As mentioned frequently on this website, I had to leave the cushy job working for a bank in central London, due to several unfortunate incidents.
I worked in the city. If you've never worked there, or never worked in one of the splooshy buildings, let me tell you there are all they are cracked up to me.
They reek of money, opulence, corruption and power.
You need to be a certain type of person to fit in and thrive.
I wasn't, aren't and didn't.
I can only refer tangentially to the state of affairs that caused my precipitous departure due to on-going legal action, and the need to preserve my anonymity.
I was a grunt working in the IT department of said den of iniquity, but one of the few who actually understood firstly how the internet works and secondly how the banking systems fit together.

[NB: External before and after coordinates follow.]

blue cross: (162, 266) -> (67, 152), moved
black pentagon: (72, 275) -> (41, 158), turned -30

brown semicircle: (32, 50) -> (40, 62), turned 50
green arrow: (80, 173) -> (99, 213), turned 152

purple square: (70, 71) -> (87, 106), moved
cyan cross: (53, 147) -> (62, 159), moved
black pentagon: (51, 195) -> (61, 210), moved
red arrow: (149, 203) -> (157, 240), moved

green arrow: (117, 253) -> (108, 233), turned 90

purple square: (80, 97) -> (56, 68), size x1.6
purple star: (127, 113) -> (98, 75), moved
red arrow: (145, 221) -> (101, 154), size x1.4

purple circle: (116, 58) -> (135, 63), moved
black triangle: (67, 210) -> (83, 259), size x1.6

I was asked to amend a few records, late at night in return for a bonus. The bonus wasn't particularly large, but it was paid in cash and might look suspicious.
I didn't think anything of it. I had even foolishly used my own login details to access the database. I should've used the ID and password of one of the managers, who had stupidly used his name followed by the number one as his password and capitalised the first letter. Who would ever guess that?

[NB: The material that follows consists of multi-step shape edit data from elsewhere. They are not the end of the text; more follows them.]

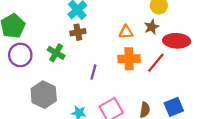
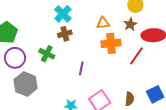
orange triangle: (126, 32) -> (103, 23), moved
orange cross: (129, 59) -> (111, 43), moved
gray hexagon: (44, 95) -> (26, 84), moved

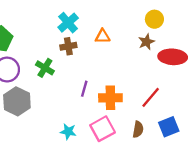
orange triangle: (103, 23) -> (103, 36), moved
orange cross: (111, 43) -> (110, 98), moved
red line: (136, 56) -> (151, 97), moved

Unfortunately, I didn't, and it transpired over the fullness of time, that these amended records were relevant to a large fraud that was being investigated.

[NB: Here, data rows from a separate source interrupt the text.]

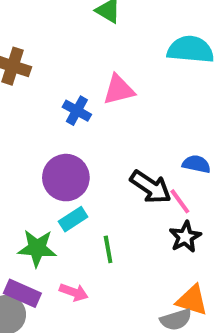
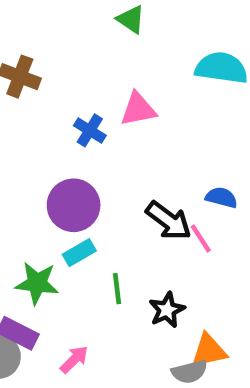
black star: (185, 237) -> (167, 310), moved
pink arrow: (74, 292) -> (74, 359), moved, turned -68
orange triangle: (192, 300) -> (209, 351), turned -32

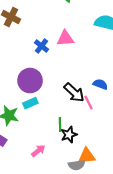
green line: (117, 289) -> (60, 124), moved
pink arrow: (74, 359) -> (38, 151), moved

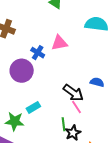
purple circle: (30, 81) -> (22, 71), moved
pink line: (89, 103) -> (77, 107), moved

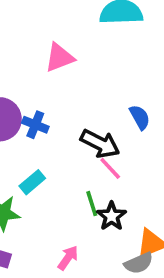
blue cross: (38, 53) -> (35, 125), moved
blue semicircle: (97, 82) -> (140, 117), turned 56

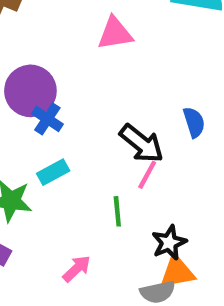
blue cross: (35, 125) -> (47, 119), moved
pink line: (110, 168) -> (147, 175), turned 60
black star: (112, 216) -> (169, 243), moved

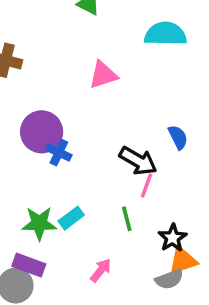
cyan rectangle: (53, 172) -> (71, 218), moved

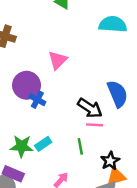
pink triangle: (103, 75) -> (58, 60), moved, turned -30
blue semicircle: (178, 137) -> (117, 94), size x1.6
pink line: (147, 185) -> (95, 125), turned 70

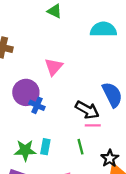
cyan rectangle: (43, 144) -> (45, 147), turned -42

I had been naive, unthinking or perhaps if you are uncharitable complicit in a fraud, so I decided to act.
Audit trails mean nothing if you understand how to manipulate the system, change the relevant databases, delete the backups and the rest, things which naturally I did.
Unfortunately, this led to a localised banking failure lasting for some hours. Fingers were pointed. Blame was apportioned, and as I could hardly reveal why I had tampered with the system, I was out on my proverbial.
Not only was I out of work, but my name was mud in the banking world. I was the idiot who had deleted a load of backups (oops), and crashed the current databases.
I was never going to get another job in the banking world, and worse had to remove my previous few years experience from my C.V.
This set of circumstances led to me working for a witch setting up and growing the internet side of the business.
Strange but true.
People occasionally ask what I do (in that irritating middle class way), and I tell them I work for an internet startup but signed a Non Dislosure Agreement covering everything.
I no longer see my old colleagues from the bank.